BEGIN

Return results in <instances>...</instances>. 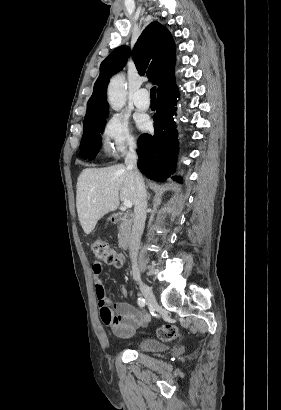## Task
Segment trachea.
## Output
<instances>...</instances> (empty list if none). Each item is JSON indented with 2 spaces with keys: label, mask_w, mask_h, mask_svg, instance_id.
<instances>
[{
  "label": "trachea",
  "mask_w": 281,
  "mask_h": 410,
  "mask_svg": "<svg viewBox=\"0 0 281 410\" xmlns=\"http://www.w3.org/2000/svg\"><path fill=\"white\" fill-rule=\"evenodd\" d=\"M150 98L156 99V87H152L150 90Z\"/></svg>",
  "instance_id": "3493384b"
}]
</instances>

END

* [PROBLEM DETAILS]:
Repeat exactly, and only, the lines from the line with "<instances>...</instances> (empty list" through the end of the listing above, both ends included.

* [RESPONSE TO THIS TASK]:
<instances>...</instances> (empty list if none). Each item is JSON indented with 2 spaces with keys: label, mask_w, mask_h, mask_svg, instance_id.
<instances>
[{
  "label": "trachea",
  "mask_w": 281,
  "mask_h": 410,
  "mask_svg": "<svg viewBox=\"0 0 281 410\" xmlns=\"http://www.w3.org/2000/svg\"><path fill=\"white\" fill-rule=\"evenodd\" d=\"M150 98L156 99V87H152L150 90Z\"/></svg>",
  "instance_id": "3493384b"
}]
</instances>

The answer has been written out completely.